53 JANGAN MEMUTUS IKATAN KITA

166 27 16
                                    

Taman bunga di dekat paviliun itu begitu indah, ada begitu banyak jenis bunga berwarna-warni dan bahkan ada air mancur yang sangat artistik. Namun semua keindahan itu sama sekali tidak bisa Reiver lihat.

Setelah dia yakin tidak ada siapapun lagi—kecuali Naren—langkah Reiver berhenti.

Reiver tatap Shira lekat yang juga memandangnya balik. Wajah Reiver masih pucat dan jantungnya berdetak begitu cepat. Namun ini semua berbanding terbalik dengan datarnya ekspresi Reiver.

"Kenapa kau tidak marah?" Tanya Reiver dengan suara berat nan dalam.

"Kenapa aku harus marah?" Tanya Shira balik yang membuat kelopak mata Reiver melebar beberapa detik. Lalu kedua alis lelaki ini bertaut, mengikuti emosinya yang memuncak.

"Kau tidak marah?! Apa kau tidak dengar kata Bartholia? Apa kau tidak...." Tenggorokan Reiver tercekat saat hendak meneruskan ucapannya. Reiver tidak berani menyuarakan satu kata itu. Tidak! Bukan itu! Reiver tidak berani pada jawaban yang akan di timbulkan dari satu kata itu.

"Tidak cemburu?" Sahut Shira menyambung ucapan tunangannya. Dan Reiver langsung tertunduk beberapa detik, tapi kemudian dia tajam menatap Shira.

"Iya! Seharusnya kau cemburu. Tunanganmu diajak tidur dan menghabiskan waktu bersama wanita lain tepat di depanmu. Tapi kenapa kau baik-baik saja? Seakan itu tidak melukaimu."

Shira menghela nafas, karena inilah dia sejak awal tidak mau punya hubungan resmi dengan lelaki manapun. Shira sadar tentang dirinya yang minim emosi, tapi disisi lain, Shira juga sadar kalau yang terbaik adalah dia mulai menjalin hubungan resmi dengan satu pria. Terutama pria kuat dan berdaya seperti Reiver.

"Ceritakan padaku bagaimana hubunganmu dengan Bartholia di masa lalu."

"Awal mula ayahnya yang pelangganku. Ayahnya suka barang antik dan aku pemasok barang antik yang dia inginkan. Lalu tiba-tiba ayahnya meninggal dunia. Padahal selama ini hanya ayahnya yang menyayangi Bartholia. Pernikahan politik dengan ayah Bartholia, membuat ibu kandung Bartholia begitu membenci Bartholia. Karena itu dia tidak pernah dekat dengan ibunya."

"Karena kisah kalian mirip kau jadi bersimpati kepadanya?"

"Ya. Terlebih aku melihat dia harus berjuang merebut kekuasaan dari ibunya yang seman-mena. Aku tidak terlibat dalam konflik bangsawan, hanya saja malam itu Bartholia memesan suatu barang yang selama ini diingkan ayahnya. Aku datang mengantarkan barang itu, disitulah aku melihat dia menangis dan dia pun tanpa sadar menceritakan semuanya. Di saat itulah aku tahu segalanya. Semenjak itu aku sering datang ke mansionnya, jika dia sedang kacau dan aku menghiburnya. Benar...aku...mengelus...kepalanya...benar....dia...tidur...dipahaku....hanya saja Hrom..." Ujar Reiver dengan lidah yang kelu.

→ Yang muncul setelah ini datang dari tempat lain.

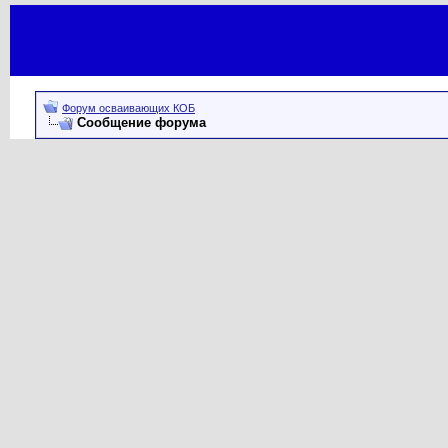
Форум осваивающих КОБ
Сообщение форума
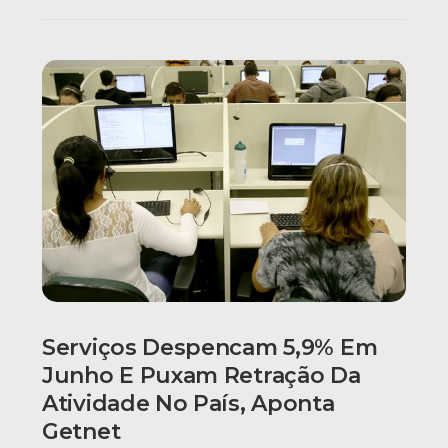
Serviços Despencam 5,9% Em
Junho E Puxam Retração Da
Atividade No País, Aponta
Getnet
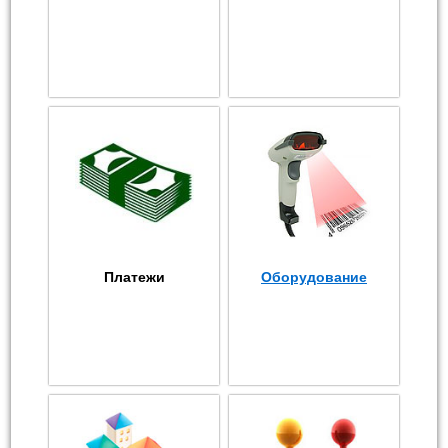
Платежи
Оборудование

"Aku tahu Reiver. Kau hanya bersimpati dan menghormatinya. Sebab meskipun diliputi duka, Bartholia tetap berusaha tegar."

"Ya...aku senang kau Einer Alitheia, yang bisa mengetahui isi hatiku. Tapi walaupun begitu....kenapa kau tidak marah? Apa kau....sebenarnya tidak....menganggap ku?"

"Kau tidak pernah berpacaran dengan Bartholia kan?"

"Tentu saja tidak. Kau wanita pertamaku dan aku yakin juga akan jadi yang terakhir."

"Apa kau mencintai Bartholia?"

"Tidak, yang aku cintai itu kau."

"Kalau aku pemenangnya, kenapa aku harus marah? Kenapa aku harus cemburu? Sejak tadi aku tenang-tenang saja karena aku tahu, di hatimu hanya ada aku. Cinta Bartholia kepadamu hanya sepihak. Aku tidak mungkin melarang wanita lain untuk menyukaimu. Itu mustahil. Bagiku yang terpenting selama kita saling menjaga kesetiaan dan komitmen dalam hubungan ini, maka tidak perlu ada masalah apapun. Selain itu, apakah kau akan menemui Bartholia selama kita disini? Akan kah kau mengulang aktivitas lama kalian lagi?"